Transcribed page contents
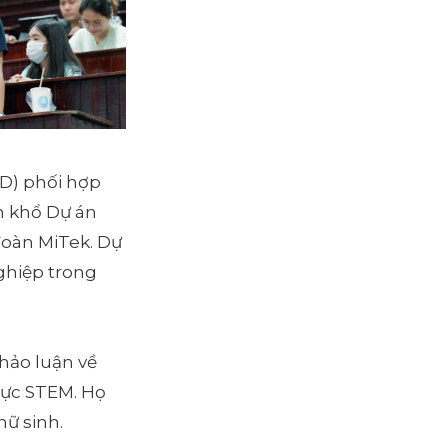
SD) phối hợp
n khổ Dự án
oàn MiTek. Dự
ghiệp trong
hảo luận về
vực STEM. Họ
nữ sinh.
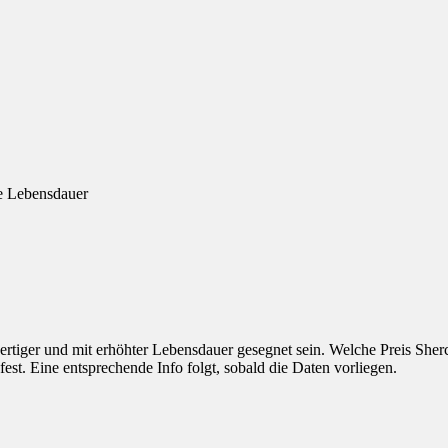
e Lebensdauer
rtiger und mit erhöhter Lebensdauer gesegnet sein. Welche Preis Sher
fest. Eine entsprechende Info folgt, sobald die Daten vorliegen.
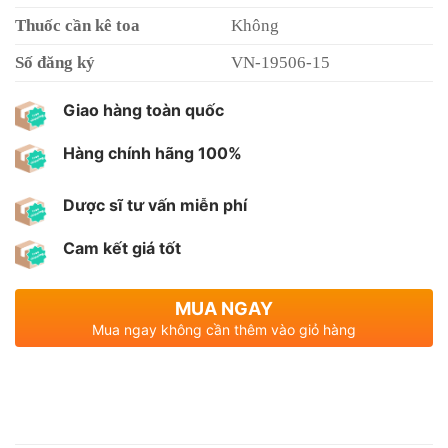
Thuốc cần kê toa
Không
Số đăng ký
VN-19506-15
Giao hàng toàn quốc
Hàng chính hãng 100%
Dược sĩ tư vấn miễn phí
Cam kết giá tốt
MUA NGAY
Mua ngay không cần thêm vào giỏ hàng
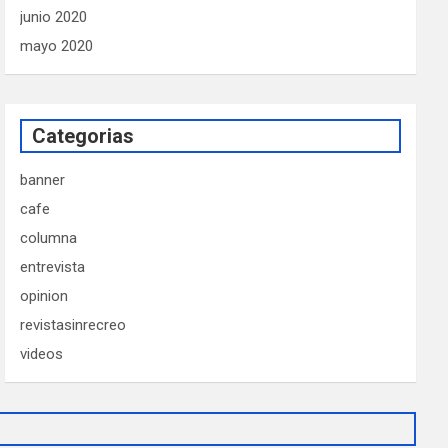
junio 2020
mayo 2020
Categorias
banner
cafe
columna
entrevista
opinion
revistasinrecreo
videos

# [Work task]
When you copy the data above, keep each line exact and omit the pictures.

# [Final answer]
SD) phối hợp
n khổ Dự án
oàn MiTek. Dự
ghiệp trong
hảo luận về
vực STEM. Họ
nữ sinh.
e Lebensdauer
rtiger und mit erhöhter Lebensdauer gesegnet sein. Welche Preis Sher
fest. Eine entsprechende Info folgt, sobald die Daten vorliegen.
Thuốc cần kê toa
Không
Số đăng ký
VN-19506-15
Giao hàng toàn quốc
Hàng chính hãng 100%
Dược sĩ tư vấn miễn phí
Cam kết giá tốt
MUA NGAY
Mua ngay không cần thêm vào giỏ hàng
junio 2020
mayo 2020
Categorias
banner
cafe
columna
entrevista
opinion
revistasinrecreo
videos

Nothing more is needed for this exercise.